Это было ее обычное напутствие мужу. Михаил сам говорил: «Никогда не желай мне удачи! Хирургу не удача нужна, а мастерство: уверенная рука, точный глаз и мгновенная реакция».
     - Спасибо, родная. У тебя какие планы на сегодня?
     - Еще не решила.
     - На улицу идти не советую – сегодня гололед. Хоть и небольшой, в основном, на дорогах, но лучше не рисковать
     - Ладно, Миш, я далеко не пойду. И через дорогу переходить не буду – возле дома погуляю. Сашке надо свежим воздухом дышать, да и мне полезно ходить потихоньку.
     - Хорошо, только будь осторожна. Лучше мы вечером подольше погуляем, перед сном.
     - Мишка!
     - Что?
     - Я тебя люблю…
     - Я тоже тебя люблю,  Люська. Всех вас троих, моих любимых девчонок.
     - Миш, я так по Маринке соскучилась!
     - Я тоже. Не грусти, осталось всего три дня! Мама уже собирается за ней в Хайфу.
     Старшая дочка была на домашнем обучении, и зимой часто гостила у одинокой сестры Эммы Гриневич в Израиле – там ее постоянно подлечивали в больнице Ассута, где работала Лия Леонидовна. Марина была способна к языкам – уже начала бегло читать и говорить на иврите…
     - Люська, я тебя целую и бегу к моим больным!
Людмила подумала, что они с мужем навсегда останутся друг для друга Мишкой и Люськой, и однажды, лет через тридцать, а, может, сорок, Михаил, уже седой, а не рыжий, крикнет снизу из глубины двора:
     - Люська, я забыл, молоко надо покупать?!
      Ответит ему с балкона бабулька, тоже вся уже седенькая:
     - Мишка, ты забыл: сегодня внуки в гости придут! Лучше купи мороженого!
     И все равно им будет, что подумают о них соседи…
     Права была мама: любовь-страсть сгорает быстро и через какое-то время неизбежно уходит из памяти, а любовь-дружба постепенно перерастает в нечто единое, нерасторжимое, как в стихе – переплетение ветвями и корнями двух растущих рядом, родственных деревьев. Но мгновенно, внезапной тоской возникло в сердце продолжение этих слов: «Как больно, милая, как странно раздваиваться под пилой»… А если она умрет во время родов? Фу, какие мысли глупые лезут в голову: кто же позволит ей умереть?! Муж и свекор со свекровью – первоклассные врачи, сделают все, чтобы они с Сашкой были в полном порядке. И с Маринкой все тоже будет хорошо, когда-нибудь ее болезнь исчезнет навсегда, как и этот проклятый страх, который поселился в сердце Людмилы сразу после рождения дочери, когда в первые же месяцы своей жизни малышка перенесла столько недетских страданий и чаще находилась  в изоляторах , чем в ласковых материнских руках…
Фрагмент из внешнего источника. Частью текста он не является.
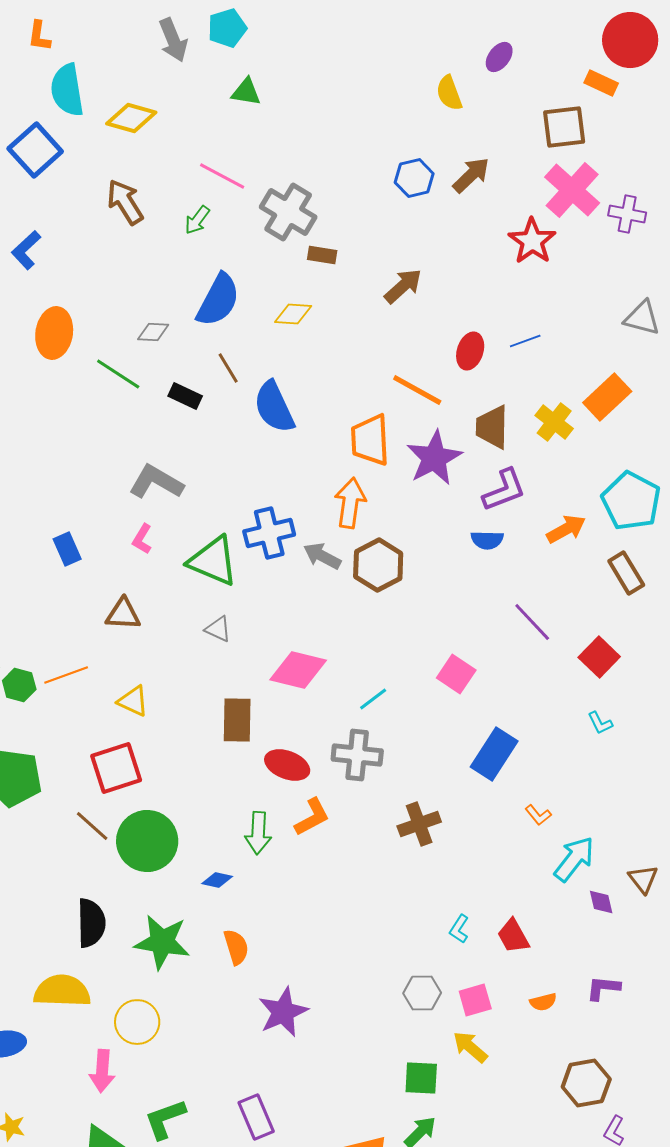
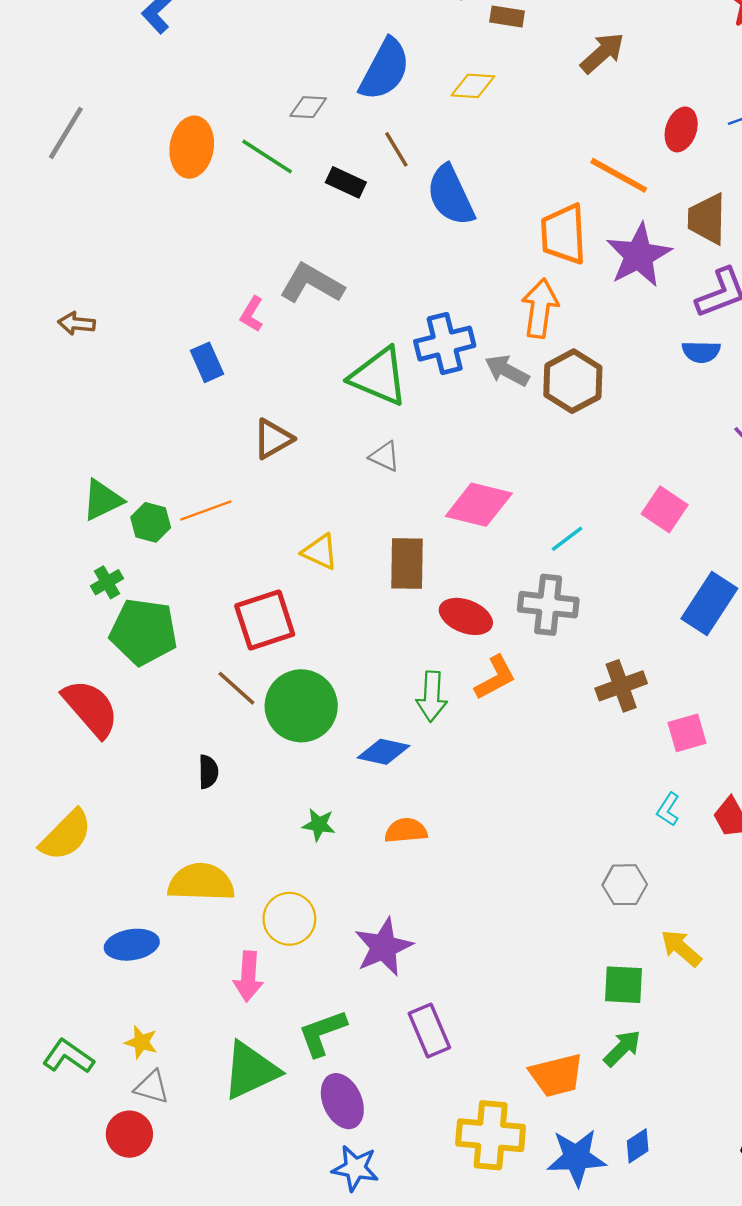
orange ellipse: (54, 333) -> (192, 147), moved
pink L-shape: (142, 539) -> (252, 314), moved
brown triangle: (123, 614) -> (273, 439), turned -33
yellow triangle: (133, 701) -> (320, 552), moved
blue diamond: (217, 880) -> (384, 752), size x1.4
black semicircle: (91, 923) -> (208, 772), moved, size x0.6
green star: (162, 942) -> (319, 825), size x0.5
orange semicircle: (236, 947) -> (406, 831), turned -78
pink square: (475, 1000) -> (687, 733), moved
purple star: (283, 1012) -> (384, 947), moved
     Они с Мишкой стали мужем и женой – по-настоящему, а не фиктивно – именно в тот день, когда все благополучно закончилось. Оба смертельно устали: Мила от тревожного ожидания исхода операции, Михаил – от постоянного, бессонного пребывания в больнице. Когда всех сменила на посту Эмма Леонидовна,  Миша отвез Людмилу и  отца домой – Гриневичи жили рядом с больницей, ближе, чем Вишняковы, тоже уставшие от переживаний и, наконец-то, вздохнувшие с облегчением…
     Свекор тут же, наскоро поужинав, заснул на диване, в своем кабинете… Мила о еде даже думать не могла, ей хотелось только одного: спать. Она начала отключаться уже на кухне, опустившись головой на стол. Мишка подхватил ее на руки, отнес в свою комнату, раздел, укрыл одеялом и примостился рядом, безо всякой задней мысли, тоже на грани засыпания… Но Людмиле в полусне так вдруг захотелось вновь почувствовать себя маленькой девочкой: по неосознанной инерции памяти, где они все еще оставались детьми, она обняла Мишку, прижалась щекой к его груди, как тогда, в Чебаркуле...   Дальше все произошло само собой, но тоже как бы в полусне, когда снится что-то хорошее, но неуловимое: только начинаешь ощущать нежное, пугливое счастье, сон нехотя, но неизбежно тает. И в дальнейшем почти ничего не менялось: Людмила привыкла к ночным объятиям мужа настолько, что не представляла без них своей жизни, но отзывалась на них, скорее, душой, чем телом - словно в бесконечных сновидениях.  И просила Мишу: пока – никаких детей. Маринка еще такая слабенькая, вот окрепнет немного – тогда…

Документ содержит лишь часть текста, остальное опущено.